■ WHAT IS NEEDED ■
Write the records out exactly, so that no picture remains in the copy.

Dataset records
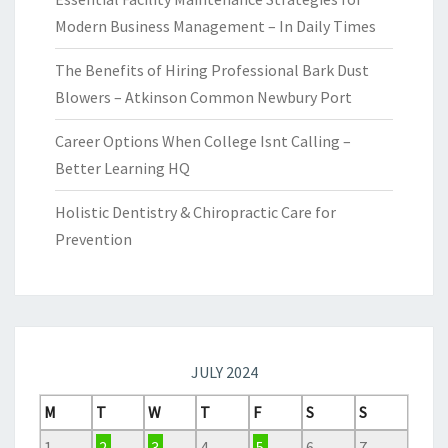
Modern Business Management – In Daily Times
The Benefits of Hiring Professional Bark Dust
Blowers – Atkinson Common Newbury Port
Career Options When College Isnt Calling –
Better Learning HQ
Holistic Dentistry & Chiropractic Care for
Prevention
JULY 2024
M
T
W
T
F
S
S
1
2
3
4
5
6
7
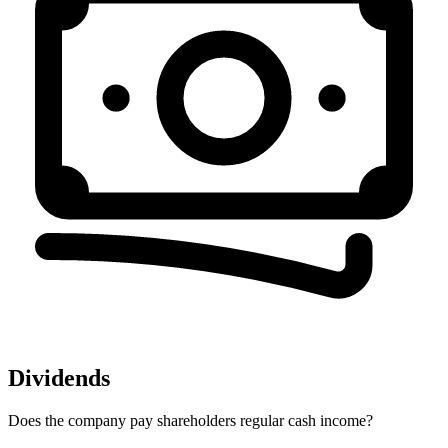
Dividends
Does the company pay shareholders regular cash income?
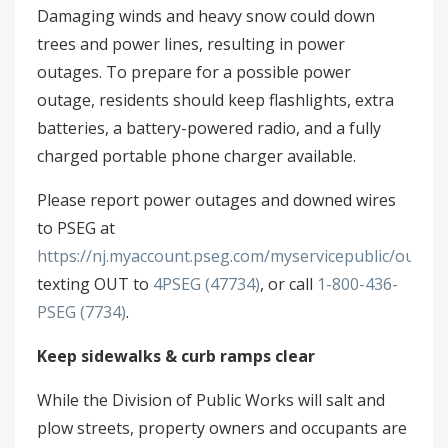
Damaging winds and heavy snow could down
trees and power lines, resulting in power
outages. To prepare for a possible power
outage, residents should keep flashlights, extra
batteries, a battery-powered radio, and a fully
charged portable phone charger available.
Please report power outages and downed wires
to PSEG at
https://nj.myaccount.pseg.com/myservicepublic/outage
texting OUT to
4PSEG (47734)
, or call
1-800-436-
PSEG (7734)
.
Keep sidewalks & curb ramps clear
While the Division of Public Works will salt and
plow streets, property owners and occupants are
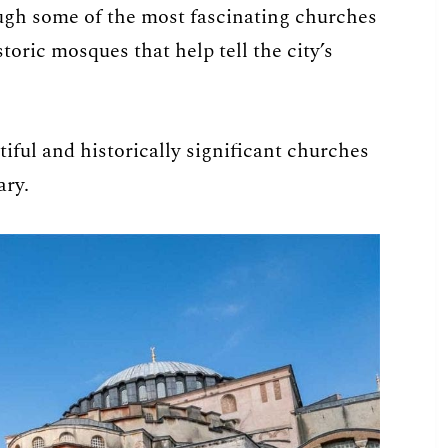
rough some of the most fascinating churches
toric mosques that help tell the city’s
iful and historically significant churches
ary.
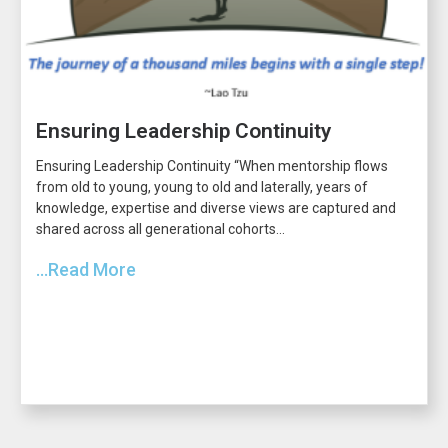
Ensuring Leadership Continuity
Ensuring Leadership Continuity “When mentorship flows
from old to young, young to old and laterally, years of
knowledge, expertise and diverse views are captured and
shared across all generational cohorts...
...Read More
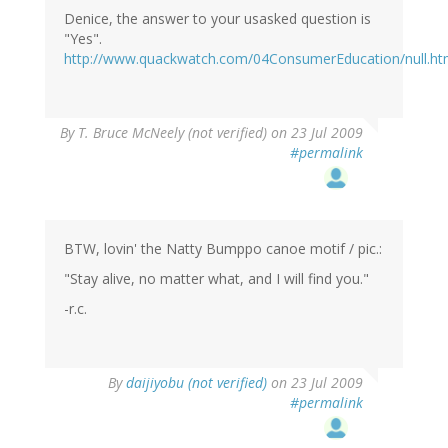
Denice, the answer to your usasked question is
"Yes".
http://www.quackwatch.com/04ConsumerEducation/null.ht
By
T. Bruce McNeely (not verified)
on 23 Jul 2009
#permalink
BTW, lovin' the Natty Bumppo canoe motif / pic.:
"Stay alive, no matter what, and I will find you."
-r.c.
By
daijiyobu (not verified)
on 23 Jul 2009
#permalink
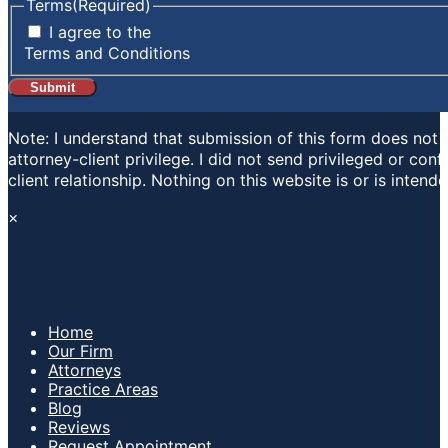
Terms
(Required)
I agree to the
Terms and Conditions
Note: I understand that submission of this form does not e
attorney-client privilege. I did not send privileged or con
client relationship. Nothing on this website is or is inten
×
Home
Our Firm
Attorneys
Practice Areas
Blog
Reviews
Request Appointment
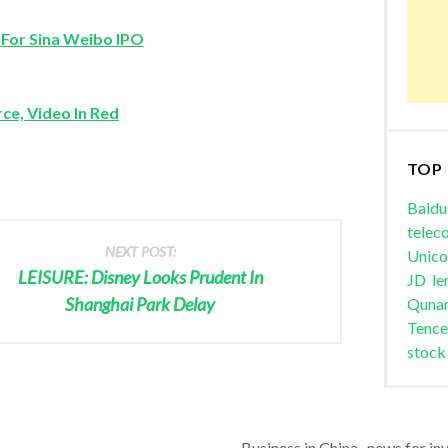
 For Sina Weibo IPO
ce, Video In Red
TOP
Baidu
telec
NEXT POST:
Unic
LEISURE: Disney Looks Prudent In
JD
le
Shanghai Park Delay
Quna
Tence
stock
Business in China , news for in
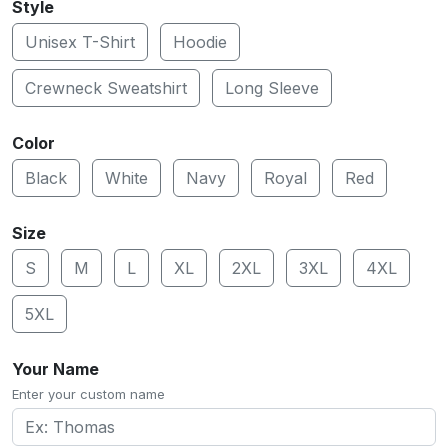
Style
Unisex T-Shirt
Hoodie
Crewneck Sweatshirt
Long Sleeve
Color
Black
White
Navy
Royal
Red
Size
S
M
L
XL
2XL
3XL
4XL
5XL
Your Name
Enter your custom name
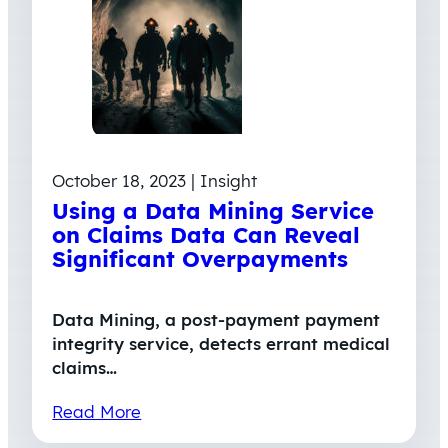
October 18, 2023 | Insight
Using a Data Mining Service
on Claims Data Can Reveal
Significant Overpayments
Data Mining, a post-payment payment
integrity service, detects errant medical
claims…
Read More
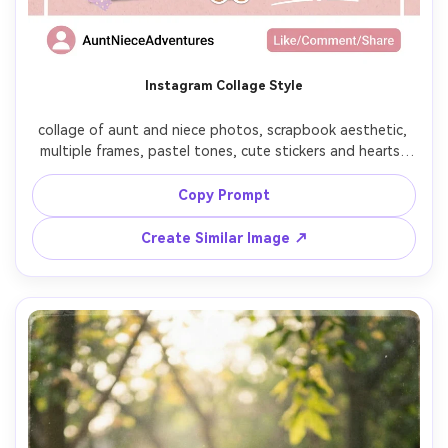
Instagram Collage Style
collage of aunt and niece photos, scrapbook aesthetic, 
multiple frames, pastel tones, cute stickers and hearts, 
social media style layout, soft and trendy

Copy Prompt
Create Similar Image ↗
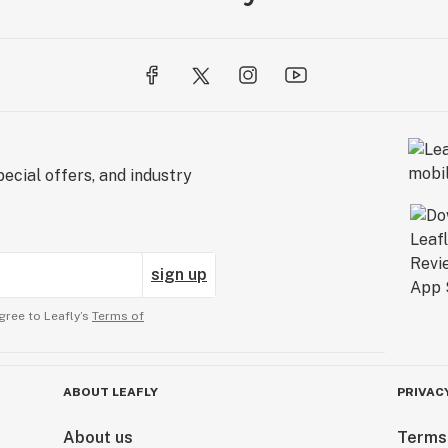
ecial offers, and industry
sign up
gree to Leafly’s
Terms of
ABOUT LEAFLY
PRIVAC
About us
Terms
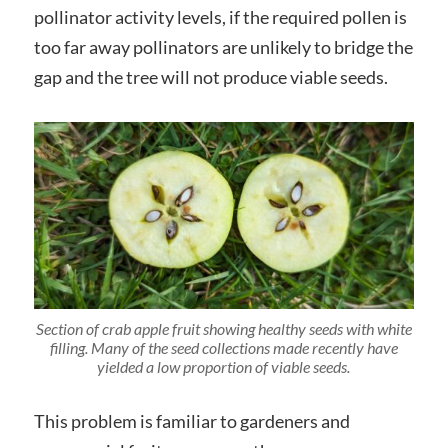
pollinator activity levels, if the required pollen is
too far away pollinators are unlikely to bridge the
gap and the tree will not produce viable seeds.
Section of crab apple fruit showing healthy seeds with white
filling. Many of the seed collections made recently have
yielded a low proportion of viable seeds.
This problem is familiar to gardeners and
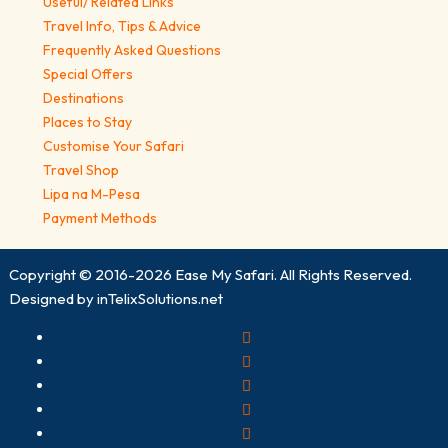
Useful/ Related Links
Travel Info, Tips & Advice
Frequently Asked Questions
Special Offers
Destinations
Places to Stay
Customise Your Safari
Travel Shop
Lipa na M-Pesa
Payment Methods
Copyright © 2016-2026
Ease My Safari
. All Rights Reserved.
Designed by
inTelixSolutions.net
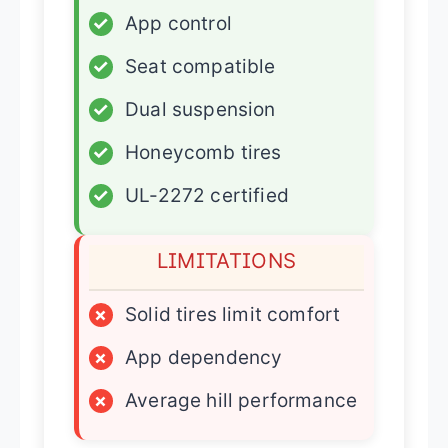
✓
App control
✓
Seat compatible
✓
Dual suspension
✓
Honeycomb tires
✓
UL-2272 certified
LIMITATIONS
×
Solid tires limit comfort
×
App dependency
×
Average hill performance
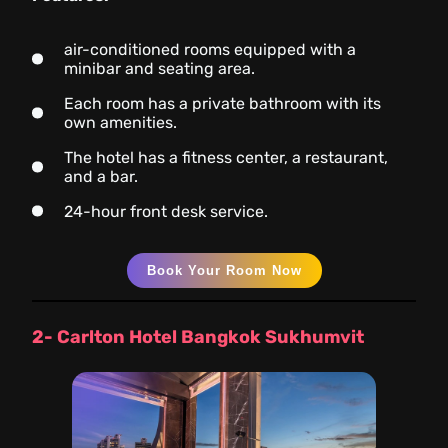
air-conditioned rooms equipped with a
minibar and seating area.
Each room has a private bathroom with its
own amenities.
The hotel has a fitness center, a restaurant,
and a bar.
24-hour front desk service.
Book Your Room Now
2- Carlton Hotel Bangkok Sukhumvit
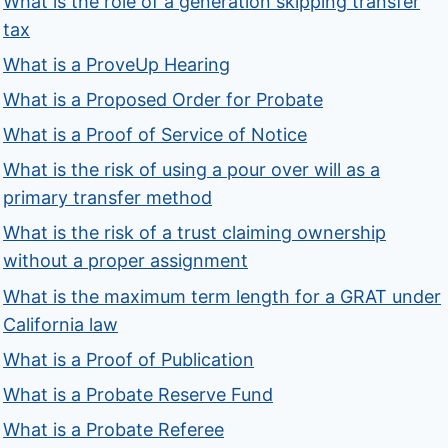
What is the role of a generation skipping transfer
tax
What is a ProveUp Hearing
What is a Proposed Order for Probate
What is a Proof of Service of Notice
What is the risk of using a pour over will as a
primary transfer method
What is the risk of a trust claiming ownership
without a proper assignment
What is the maximum term length for a GRAT under
California law
What is a Proof of Publication
What is a Probate Reserve Fund
What is a Probate Referee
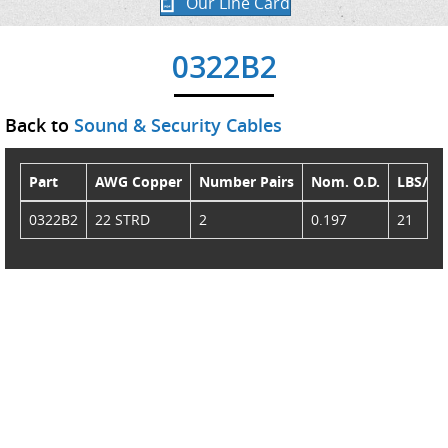
Our Line Card
0322B2
Back to
Sound & Security Cables
Part
AWG Copper
Number Pairs
Nom. O.D.
LBS/M
0322B2
22 STRD
2
0.197
21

■ OUTPUT ■
Modern Business Management – In Daily Times
The Benefits of Hiring Professional Bark Dust
Blowers – Atkinson Common Newbury Port
Career Options When College Isnt Calling –
Better Learning HQ
Holistic Dentistry & Chiropractic Care for
Prevention
JULY 2024
M
T
W
T
F
S
S
1
2
3
4
5
6
7
Dividends
Does the company pay shareholders regular cash income?
Damaging winds and heavy snow could down
trees and power lines, resulting in power
outages. To prepare for a possible power
outage, residents should keep flashlights, extra
batteries, a battery-powered radio, and a fully
charged portable phone charger available.
Please report power outages and downed wires
to PSEG at
https://nj.myaccount.pseg.com/myservicepublic/outage
texting OUT to
4PSEG (47734)
, or call
1-800-436-
PSEG (7734)
.
Keep sidewalks & curb ramps clear
While the Division of Public Works will salt and
plow streets, property owners and occupants are
rough some of the most fascinating churches
toric mosques that help tell the city’s
iful and historically significant churches
ary.
Ensuring Leadership Continuity
Ensuring Leadership Continuity “When mentorship flows
from old to young, young to old and laterally, years of
knowledge, expertise and diverse views are captured and
shared across all generational cohorts...
...Read More
Denice, the answer to your usasked question is
"Yes".
http://www.quackwatch.com/04ConsumerEducation/null.ht
By
T. Bruce McNeely (not verified)
on 23 Jul 2009
#permalink
BTW, lovin' the Natty Bumppo canoe motif / pic.:
"Stay alive, no matter what, and I will find you."
-r.c.
By
daijiyobu (not verified)
on 23 Jul 2009
#permalink
Terms
(Required)
I agree to the
Terms and Conditions
Note: I understand that submission of this form does not e
attorney-client privilege. I did not send privileged or con
client relationship. Nothing on this website is or is inten
×
Home
Our Firm
Attorneys
Practice Areas
Blog
Reviews
Request Appointment
 For Sina Weibo IPO
ce, Video In Red
TOP
Baidu
telec
NEXT POST:
Unic
LEISURE: Disney Looks Prudent In
JD
le
Shanghai Park Delay
Quna
Tence
stock
Business in China , news for in
Style
Unisex T-Shirt
Hoodie
Crewneck Sweatshirt
Long Sleeve
Color
Black
White
Navy
Royal
Red
Size
S
M
L
XL
2XL
3XL
4XL
5XL
Your Name
Enter your custom name
October 18, 2023 | Insight
Using a Data Mining Service
on Claims Data Can Reveal
Significant Overpayments
Data Mining, a post-payment payment
integrity service, detects errant medical
claims…
Read More
Instagram Collage Style
collage of aunt and niece photos, scrapbook aesthetic, 
multiple frames, pastel tones, cute stickers and hearts, 
social media style layout, soft and trendy

Copy Prompt
Create Similar Image ↗
ecial offers, and industry
sign up
gree to Leafly’s
Terms of
ABOUT LEAFLY
PRIVAC
About us
Terms
pollinator activity levels, if the required pollen is
too far away pollinators are unlikely to bridge the
gap and the tree will not produce viable seeds.
Section of crab apple fruit showing healthy seeds with white
filling. Many of the seed collections made recently have
yielded a low proportion of viable seeds.
This problem is familiar to gardeners and
Useful/ Related Links
Travel Info, Tips & Advice
Frequently Asked Questions
Special Offers
Destinations
Places to Stay
Customise Your Safari
Travel Shop
Lipa na M-Pesa
Payment Methods
Copyright © 2016-2026
Ease My Safari
. All Rights Reserved.
Designed by
inTelixSolutions.net
✓
App control
✓
Seat compatible
✓
Dual suspension
✓
Honeycomb tires
✓
UL-2272 certified
LIMITATIONS
×
Solid tires limit comfort
×
App dependency
×
Average hill performance
air-conditioned rooms equipped with a
minibar and seating area.
Each room has a private bathroom with its
own amenities.
The hotel has a fitness center, a restaurant,
and a bar.
24-hour front desk service.
Book Your Room Now
2- Carlton Hotel Bangkok Sukhumvit
What is the role of a generation skipping transfer
tax
What is a ProveUp Hearing
What is a Proposed Order for Probate
What is a Proof of Service of Notice
What is the risk of using a pour over will as a
primary transfer method
What is the risk of a trust claiming ownership
without a proper assignment
What is the maximum term length for a GRAT under
California law
What is a Proof of Publication
What is a Probate Reserve Fund
What is a Probate Referee
Our Line Card
0322B2
Back to
Sound & Security Cables
Part
AWG Copper
Number Pairs
Nom. O.D.
LBS/M
0322B2
22 STRD
2
0.197
21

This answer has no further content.